3)  Scottsville Register, dated 07 May 1859, contained an advertisement for 'Scottsville Cash Grocery Store, T.W. & C.E. Little, Proprietors.'
4)  Albemarle County Deed Book 49, p. 1, details Charles Little's purchase of Lot #134 in Scottsville from Joseph A. Ragland on 8 June 1850.
5)  Albemarle County Deed Book 49, p. 352, details Charles Little's sale of part of Lot 134 to George Coleman on 20 March 1851.
6)  Richmond Daily Dispatch, Vol. 25, No. 116, 18 November 1863, contained article regarding the destruction of Charles Little's wool carding factory by fire.
7)  Albemarle Deed Book 60, pp. 389-390, also captured the 26 April 1864 transaction where Charles E. Little sold 29 acres of land along Scottsville's Hardware Street to the Scottsville Presbyterian Church for their use and benefit as a parsonage and cemetery.  This land had been purchased by Charles Little from Peter and Elizabeth White on 6 June 1862 (Albemarle Deed Book 59, pp. 692-693).
8)  Wheeling Daily Intelligencer, Wheeling, WVA, dated 12 April 1866, contains advertisement for Littles' White Oil with McCabe, Craft, and Co as the Littles' sole agents in WVA.
9)  Scottsville Register, 02 November 1867, contained article by Editor J.L. Brady wrote on C.E. Little of Scottsville.
10)  De Bow's Review, Devoted to the Restoration of the Southern States and the Development of the Wealth and Resources of the Country, 1867, Editors B.G. Barnwell and Edwin Q. Bell, p. 384.

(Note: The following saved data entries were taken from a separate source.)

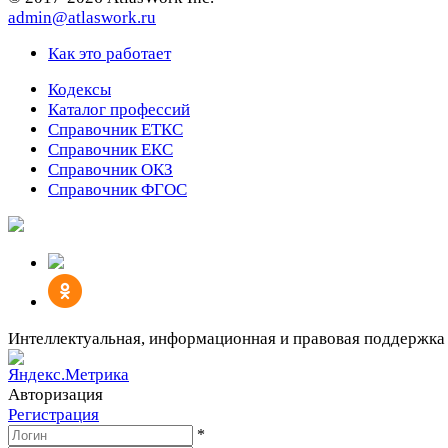
admin@atlaswork.ru
Как это работает
Кодексы
Каталог профессий
Справочник ЕТКС
Справочник ЕКС
Справочник ОКЗ
Справочник ФГОС
Интеллектуальная, информационная и правовая поддержка
Авторизация
Регистрация
*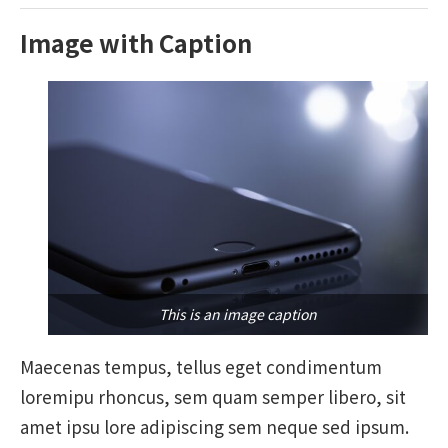
Image with Caption
This is an image caption
Maecenas tempus, tellus eget condimentum
loremipu rhoncus, sem quam semper libero, sit
amet ipsu lore adipiscing sem neque sed ipsum.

11)  Albemarle Deed Records, Book 65, p. 255-256, contains the bankruptcy declaration by Charles E. Little in the District Court of Virginia on 7 June 1870.  All of Charles E. Little's estate, both real and personal, was assigned to Everett W. Early
12)  The History of Jones County, Iowa (Chicago: Western Historical Co., 1879), p. 690.
13)  History of the Town of Shirley, Massachusetts, by Seth Chandler (Shirley, MS: 1883), p. 502-513.
14)  Genealogy of the Theodore and Charles Little families was provided by Sue Brickley of Bloomington, MN.